That makes the distributed naming task a social one. First, we establish some space for names, then we setup some system for dividing up the naming space, and then we setup some system for handing portions of it out to the folks that need to make up names.
In the “http” case,
                     I've leased a hunk of the naming space by registering
                     norman.walsh.name, so I
                     get to make up names that begin “http://norman.walsh.name/”
                     and you don't.
There's no technical solution to the problem of unlicensed use of names (making up names in a part of the space you don't have license to use), so that's an orthogonal issue.
In the newscheme case,
                     we'll have to create some other organization to create, divide, and
                     maintain the naming space.
                     If I had to place a bet,
                     I'd gamble that the organization that maintains DNS names will outlast
                     any new organization created to manage “newscheme” names, but I suppose
                     that's not really an issue for organizations with deep enough pockets.
The extent to which either kind of name satisfies our requirements for distributed names is dependent on the mechanisms that are established to facilitate their creation.
Unambiguous names
Assuming that there are no bugs in our system for assigning distributed names, the extent to which any individual name is ambiguous is an entirely social issue.
There's nothing that can be done technically to prevent me from using the same name for two different things. As long as there's nothing done technically that requires me to use the same name for two different things, it's just a matter of diligence and trust.
On this score, the “http” name and the “newscheme” name are indistinguishable.
Persistent names
The hard part of persistence, like distributed naming and ambiguity, is social. The only thing that makes a name not persistent is if someone uses it ambiguously. We've already agreed not to do that, so there's really no problem.
In the case of the “http” name, the only part of the name that appears beyond my control is the DNS name. If I fail to maintain my registration, it may get reassigned and the new owner may not feel any obligation to maintain the unambiguous nature of the names I assigned. The solution for this problem seems straightforward to me. If you're worried about the persistence of my names, ask me to demonstrate that I've purchased a 10 year lease on the domain name, or a 100 year lease, or a lease in perpetuity if you've got the legal framework to do that. Problem sorted.

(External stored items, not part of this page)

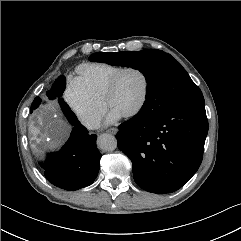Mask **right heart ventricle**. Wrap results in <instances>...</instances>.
<instances>
[{
    "instance_id": "1",
    "label": "right heart ventricle",
    "mask_w": 241,
    "mask_h": 241,
    "mask_svg": "<svg viewBox=\"0 0 241 241\" xmlns=\"http://www.w3.org/2000/svg\"><path fill=\"white\" fill-rule=\"evenodd\" d=\"M121 68L120 65L110 63H86L78 67L77 80L95 99L103 102L110 79Z\"/></svg>"
}]
</instances>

In the case of “newscheme” names, users actually have to be persuaded to follow the mandate of using only the portions of the namespace that they've registered (considering the widespread use of unregistered URI schemes and unregistered URN namespaces, there's no reason to be optimistic on this score), the organization created to manage the naming space has to exist indefinitely, and it has to successfully manage the naming space.

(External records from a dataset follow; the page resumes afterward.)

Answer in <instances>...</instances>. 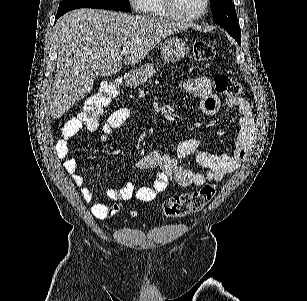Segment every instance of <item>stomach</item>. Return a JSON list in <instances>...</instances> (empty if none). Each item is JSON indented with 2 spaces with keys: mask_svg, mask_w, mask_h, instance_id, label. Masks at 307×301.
Listing matches in <instances>:
<instances>
[{
  "mask_svg": "<svg viewBox=\"0 0 307 301\" xmlns=\"http://www.w3.org/2000/svg\"><path fill=\"white\" fill-rule=\"evenodd\" d=\"M189 50V44H187L186 40L179 38V36H171V38H166L161 44V58L164 62H177V60H182L188 54ZM154 72L155 68L153 64L151 62H145L139 68H133V70L126 72L124 76L125 82L126 84H131V86H140L148 78H151Z\"/></svg>",
  "mask_w": 307,
  "mask_h": 301,
  "instance_id": "0dacf381",
  "label": "stomach"
}]
</instances>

Again, on this score, I think the safe money is on the DNS system.
Retrievable names
One common social contract is that a name, once created, will always refer to the same thing or sequence of bits. So, if I ask you for something with a particular name and you return “101010”, I can be certain that you will always return “101010” when I ask for that name. This is a matter of trust between us. Unless the sequence of bits is actually encoded in the name, there is nothing about the name per se that can enforce this constraint.
The same is true for any representation and any negotiated set of acceptable alterations to the sequence of bits (or whatever is returned).
So in terms of fidelity, all names are created equal.
By extension, if we agree to allow copies of the resource to be distributed across the network, the extent to which we can be sure that all the copies have appropriate fidelity is independent of the name of the resource.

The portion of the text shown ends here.